Tonight we're watching Scrooge (Neame, 1970), the best musical version of A Christmas Carol, and it struck me that it's the American consumer culture that is Scrooge, not me. Modern Christmas is the triumph of the Scrooges over the Dickensian sentiment.
I don't know how I missed it before, but A Christmas Carol is obviously an anti-corporate screed. It is a critique of Scrooge, a capitalist who refuses to give his employees fair working conditions: no living wage, no eight hour working day, no five day work week, no vacation days, no day off for Christmas, etc. Scrooge hates Christmas, not because he hates people in general (as the musical version would have it), but because Christmas is bad for business. He is being asked to give Bob Cratchit a day off with pay and to give money to various charities. He thinks the whole holiday is a scam by lazy poor people to get money out of hard working rich people. But in the 20th Century, Scrooge got his revenge. He managed to turn Christmas into a money-making business. Even if he has to give people a day off from work, he still makes a profit because he has made their celebration of the holiday all about getting and spending.
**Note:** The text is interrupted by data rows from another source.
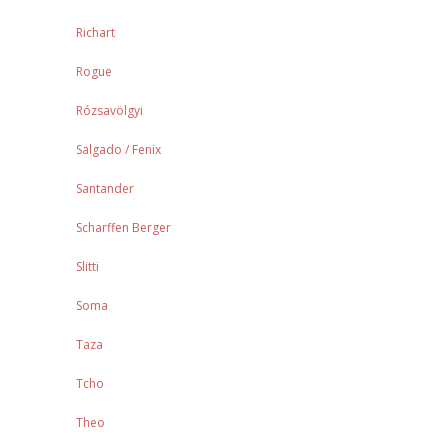
Richart
Rogue
Rózsavölgyi
Salgado / Fenix
Santander
Scharffen Berger
Slitti
Soma
Taza
Tcho
Theo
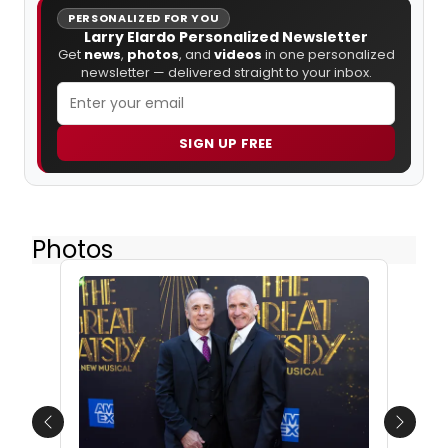
PERSONALIZED FOR YOU
Larry Elardo Personalized Newsletter
Get
news
,
photos
, and
videos
in one personalized
newsletter — delivered straight to your inbox.
SIGN UP FREE
Photos
Previous
Next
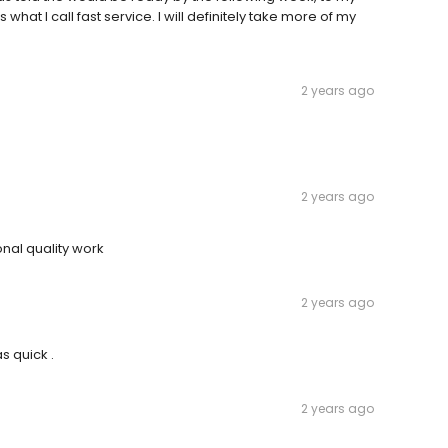
hat I call fast service. I will definitely take more of my
2 years ago
2 years ago
nal quality work
2 years ago
s quick .
2 years ago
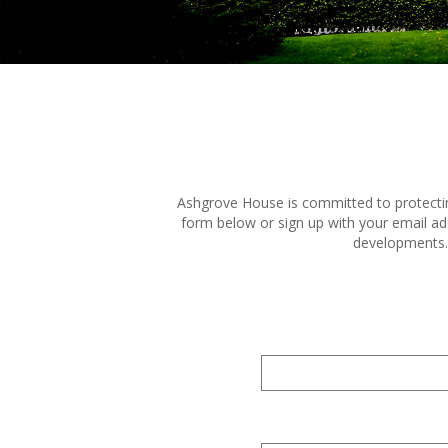
Ashgrove House is committed to protecting
form below or sign up with your email ad
developments.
I don't have it in for celebration of what Dickens calls the spirit of Christmas. In fact, Dickens's point seems to be that the spirit of Christmas is to be generous to those less fortunate than yourself. (The ghost of dead businessman Jacob Marley tells Scrooge that "'Tis mankind should be our business, though we [capitalists] rarely attend to it.") And I don't even have it in for making merry -- decorating trees, dancing, driking, exchanging gifts. I've written on this blog about my theory of Christian art as redemption of secular culture, and that's what most of our Christmas traditions are about: baptizing pagan rites for Christian purposes. But there are some things that can't be redeemed. Violence is one of them. Consumerism is another. When you try to sell Christmas, the pagan (in this case, American capitalist) element wins, and the Christian attempt at redemption is overwhelmed.
So I say a hearty "Humbug!" on Scroogified gift-centered capitalist Christmas. And wish you instead a truly Dickensian semi-socialist merry Christ-Mass.